Financial Resilience in Australia 2016 – Centre of Social Impact & NAB

Honestly, anything could happen, being laid off, getting into a car accident (twice like me), or needing to fly back your home country for an emergency.

No one can predict the future, not you, not me, not even that fortune teller lady you visited 2 weeks ago. And that’s why having savings and an emergency fund is so important. Without one, you’re just inviting for trouble and debt to come your way.

It’s because of this that I save 35% of my salary into savings and my emergency fund. There’s no better feeling than knowing there’s a cushion to fall on when shit hits the fan.


2. Financial Independence

My ultimate goal is to reach financial independence, where I am able to live off “passive income”. I want to choose what I do with my time, be it working, chasing my passions, or travelling.

However, many people believe that financial independence is a concept near impossible to achieve but I’ll like to think otherwise.

For me, there are two important things to consider when working towards financial independence and that is:

  1. The amount of money I need to live
  2. The power of compound interests

The less money you need to spend on your daily life, the faster and more likely you’ll be able to reach financial Independence.

For example, if you earn A$5,000 a month salary and you save just 30% of that, your living expenses is A$3,500 a month. If you wanted to save up till A$30,000, it’ll take you 20 months.

However, if you save 60% of your money, making your living expenses A$2,000 a month, it’ll take 10 months to reach your goal, that’s half the time!

Right, after lowering your living expenses, the money you need to earn your living expenses also lowers.

So if your living expenses are A$2,000 a month (without considering inflation), and assuming interests rates are 2.8%, you would need A$857,145 in a savings account to generate that.

Well uh… shit. That’s a lot huh.

But hold up! That’s why we have compound interests, if we actually saved A$3,500 a month, we’ll actually reach A$857,145 by 16 years+ of consistent saving. (That’s not as far off as you think!)

Compounding Interests at 2.8% - MoneySmart for the Graph
Compounding Interests at 2.8% – MoneySmart for the graph

This happens because the interests that you’ve earned over the years are also earning interests, resulting in a snowball effect.

This isn’t the only way to make your money to make more money. There are also government bonds, shares, and term deposits which provide better returns. Though those are topics for another time.


3. I Want a House

Photo by Scott Webb on Unsplash
Photo by Scott Webb on Unsplash

It comes to no surprise that most people want to own and live in a house (or an apartment). For me, owning a house is my dream but it’ll take a long time before one can even afford one.

However, by living more frugally, I am able to save more, and be able to deposit more when I get a home loan (which can result in a lower interest rate).
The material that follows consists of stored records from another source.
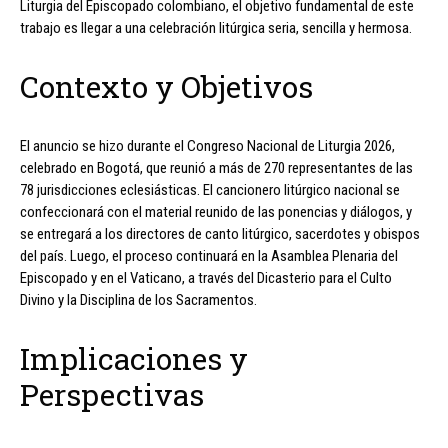
Liturgia del Episcopado colombiano, el objetivo fundamental de este
trabajo es llegar a una celebración litúrgica seria, sencilla y hermosa.
Contexto y Objetivos
El anuncio se hizo durante el Congreso Nacional de Liturgia 2026,
celebrado en Bogotá, que reunió a más de 270 representantes de las
78 jurisdicciones eclesiásticas. El cancionero litúrgico nacional se
confeccionará con el material reunido de las ponencias y diálogos, y
se entregará a los directores de canto litúrgico, sacerdotes y obispos
del país. Luego, el proceso continuará en la Asamblea Plenaria del
Episcopado y en el Vaticano, a través del Dicasterio para el Culto
Divino y la Disciplina de los Sacramentos.
Implicaciones y
Perspectivas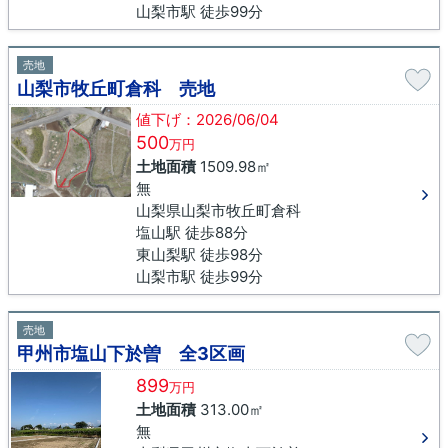
山梨市駅 徒歩99分
売地
山梨市牧丘町倉科 売地
値下げ：2026/06/04
500
万円
土地面積
1509.98㎡
無
山梨県山梨市牧丘町倉科
塩山駅 徒歩88分
東山梨駅 徒歩98分
山梨市駅 徒歩99分
売地
甲州市塩山下於曽 全3区画
899
万円
土地面積
313.00㎡
無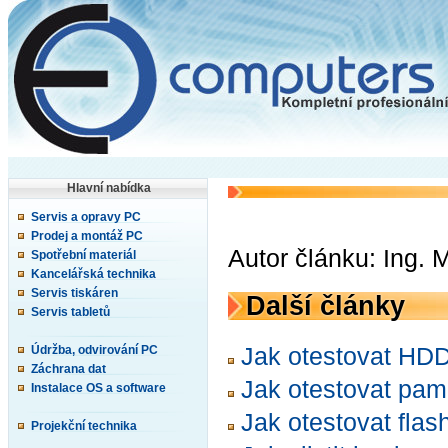
Hlavní nabídka
Servis a opravy PC
Prodej a montáž PC
Autor článku: Ing.
Spotřební materiál
Kancelářská technika
Servis tiskáren
Další články
Servis tabletů
Jak otestovat HD
Údržba, odvirování PC
Záchrana dat
Jak otestovat pam
Instalace OS a software
Jak otestovat flas
Projekční technika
I’m not sure whether I’ll settle here in Perth, Brisbane or back home in Malaysia. But it’ll be great if I could buy a house in Lancelin as the natural scenery there is stunningly beautiful.


Living Frugally Is Not Living Cheaply

Despite what I’ve said about living frugally by saving more, that does not mean that I’m sacrificing my sanity just to save even a little bit more.

You don’t have to take all the tissues at McDonald’s just to save money, that’s just being cheap. Frugality means just cutting out what you don’t need in your life, and doing the small things that could help you save money.

Hopefully, you’ll understand why I’m living frugally and maybe give you an idea if you want to as well.